Entre la montée et la descente d’un ascenseur apparaît parfois l’image furtive d’un visage que l’on ne connaît pas. La mémoire a fixé l’apparition soudaine, puis la disparition de l’inconnu rencontré par hasard. Vraisemblablement, il ne laissera qu’une trace fugitive. Mais au passage, il aura déplacé nos frontières et investi notre temps.

 

Michel Vincenot
28 février 2000

Distribution

 

Performance Latifa Laâbissi

Les enfants de la danse – Michel Vincenot

Éditorial du Journal des étudiants de l’Université de Pau
Festival Plurielles 2000

 

Regarder danser quand on a 18 ans… génération dans laquelle est née il y a vingt ans la danse contemporaine. Ils sont étudiants et ont entrepris d’ausculter la danse à leur façon, au jour le jour, au rythme des propositions que chorégraphes et danseurs leur feront durant un mois de festival.

L’aventure dans laquelle ils se lancent les concerne au premier plan, puisqu’ils font partie de cette génération de jeunes danseurs qui n’hésitent pas à bousculer les habitudes culturelles et à utiliser les matériaux de la communication moderne : multimédia et nouvelles technologies. Sans état d’âme ni complexe. Ils expriment les choses simplement, pour dire à leur façon le monde qu’ils construisent, certes sur les bases des impasses mais aussi des espoirs et des «ouvertures» culturelles que les anciens ont légués.

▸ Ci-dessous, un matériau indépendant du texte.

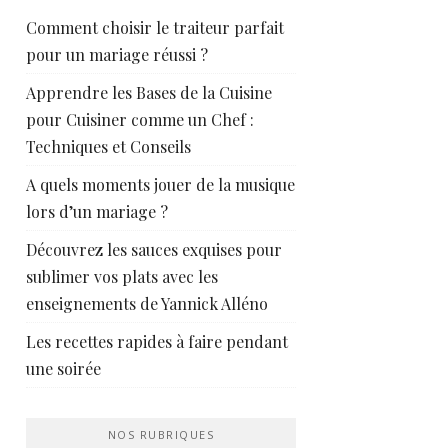
Comment choisir le traiteur parfait
pour un mariage réussi ?
Apprendre les Bases de la Cuisine
pour Cuisiner comme un Chef :
Techniques et Conseils
A quels moments jouer de la musique
lors d’un mariage ?
Découvrez les sauces exquises pour
sublimer vos plats avec les
enseignements de Yannick Alléno
Les recettes rapides à faire pendant
une soirée
NOS RUBRIQUES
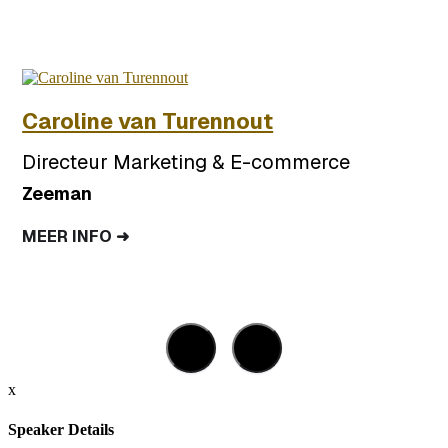
Caroline van Turennout
Directeur Marketing & E-commerce
Zeeman
MEER INFO ➜
x
Speaker Details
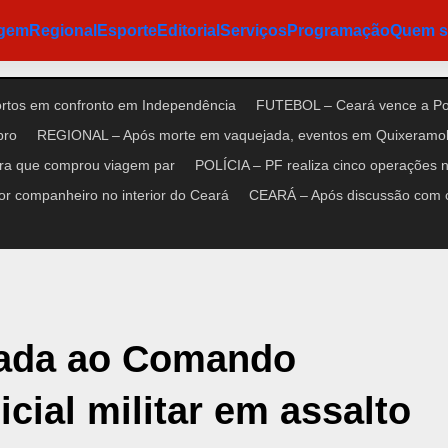
agem
Regional
Esporte
Editorial
Serviços
Programação
Quem 
ortos em confronto em Independência
FUTEBOL – Ceará vence a Pon
bro
REGIONAL – Após morte em vaquejada, eventos em Quixeramob
ora que comprou viagem par
POLÍCIA – PF realiza cinco operações no
r companheiro no interior do Ceará
CEARÁ – Após discussão com cl
gada ao Comando
cial militar em assalto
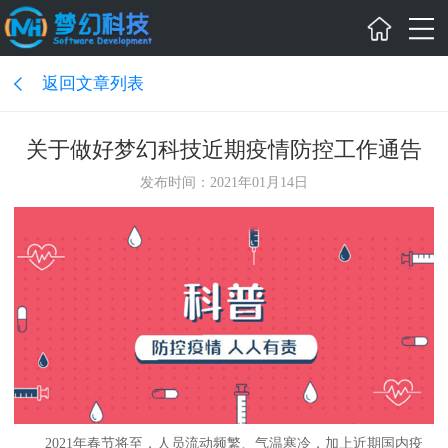
返回文章列表
关于做好梦幻科技近期疫情防控工作通告
发布时间：2021年01月14日
2021
年春节将至，人员流动频繁、气温寒冷，加上近期国内疫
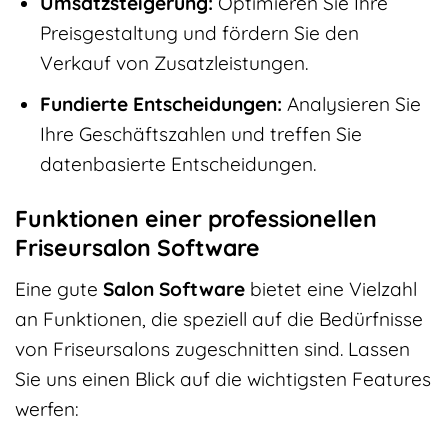
Umsatzsteigerung:
Optimieren Sie Ihre
Preisgestaltung und fördern Sie den
Verkauf von Zusatzleistungen.
Fundierte Entscheidungen:
Analysieren Sie
Ihre Geschäftszahlen und treffen Sie
datenbasierte Entscheidungen.
Funktionen einer professionellen
Friseursalon Software
Eine gute
Salon Software
bietet eine Vielzahl
an Funktionen, die speziell auf die Bedürfnisse
von Friseursalons zugeschnitten sind. Lassen
Sie uns einen Blick auf die wichtigsten Features
werfen:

Ces jeunes ont aujourd’hui la parole. Et c’est la moindre des choses en ce début de siècle. Attentifs au regard qu’ils portent sur notre monde à travers un art d’aujourd’hui, nous leur offrons un Journal, le journal des petits et grands événements d’un festival, le journal de la danse et de tout ce qu’elle porte en elle. Danser, pour que les hommes et les femmes de demain disposent d’un langage à leur mesure, et si possible à la hauteur du monde qu’ils entreprennent.

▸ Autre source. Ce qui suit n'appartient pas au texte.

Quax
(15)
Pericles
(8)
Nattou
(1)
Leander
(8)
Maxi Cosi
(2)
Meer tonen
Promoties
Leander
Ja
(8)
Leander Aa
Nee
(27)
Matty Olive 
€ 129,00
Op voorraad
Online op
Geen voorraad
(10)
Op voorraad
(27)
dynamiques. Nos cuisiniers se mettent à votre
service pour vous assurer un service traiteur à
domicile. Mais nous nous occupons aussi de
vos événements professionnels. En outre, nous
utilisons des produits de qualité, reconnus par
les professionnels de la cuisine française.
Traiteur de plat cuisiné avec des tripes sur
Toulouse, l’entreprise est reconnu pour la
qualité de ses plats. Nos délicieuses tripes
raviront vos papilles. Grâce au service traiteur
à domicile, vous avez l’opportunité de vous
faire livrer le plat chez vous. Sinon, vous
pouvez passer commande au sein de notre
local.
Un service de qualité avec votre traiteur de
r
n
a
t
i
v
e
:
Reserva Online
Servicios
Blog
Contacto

Journal peu banal d’un festival de danse qui témoignera de leur façon d’envisager ce monde mais aussi de le découvrir, à travers des corps qui y déploient, de façon éphémère, des incertitudes et des énergies prometteuses.

Un journal, des hommes et des femmes (artistes ou populations) et de multiples formes dansées, sous le regard des étudiants de l’Université et de ceux qui voudront s’y joindre. Puis, au final, une rétrospective où se croiseront textes, images, graphismes et photographies d’une exposition évolutive. Au début c’est blanc et après ça bouge tous les jours. On en reparle à la fin, d’accord ?

 

Michel Vincenot
16 février 2000

Cinq de coupe – Hélène Cathala

Si Hélène Cathala s’inspire du tarot égyptien pour questionner l’esprit du monde, la découverte et la méditation, ses oracles à elle ont pris une sérieuse profondeur. On s’attendait à voir l’imagerie naïve des prédictions d’un jeu de cartes, on découvre le corps en gestation. Entre l’intention de départ et l’aboutissement de cette création, l’effet perturbateur de ce quintet résume la trajectoire de deux hommes et trois femmes qui offrent la danse comme on aime la voir. Une danse investie des divers matériaux, des différents interprètes.

Exigeante, certes, car c’est une pièce qui n’attend pas l’effet «joli» pour satisfaire. La musique de Francine Ferrer tranche dans le vif de l’inconnu comme si elle avait rejoint d’emblée l’intention secrète de la chorégraphe. Les sons cisaillent le geste, ou, se glissent dans l’interstice du mouvement qui germe, puis se dit, puis s’abandonne à l’attente, à l’ordre ou au désordre. L’espace reste toujours lisible parce que le mystère est présent en filigrane comme pour inviter l’homme au rendez-vous de ses origines.

Il y a dans cette approche une démarche radicale. Déterminée à conduire jusqu’au bout l’impossible parole venue du chaos, Hélène Cathala ne transige pas. A chaque instant de l’exploration, elle coupe dans la chair tout ce qui peut l’empêcher d’être vraie. Et dans la même exigence, la détermination des danseurs réhabite la danse dans son état brut, c’est-à-dire dans la subtile recherche de l’équilibre.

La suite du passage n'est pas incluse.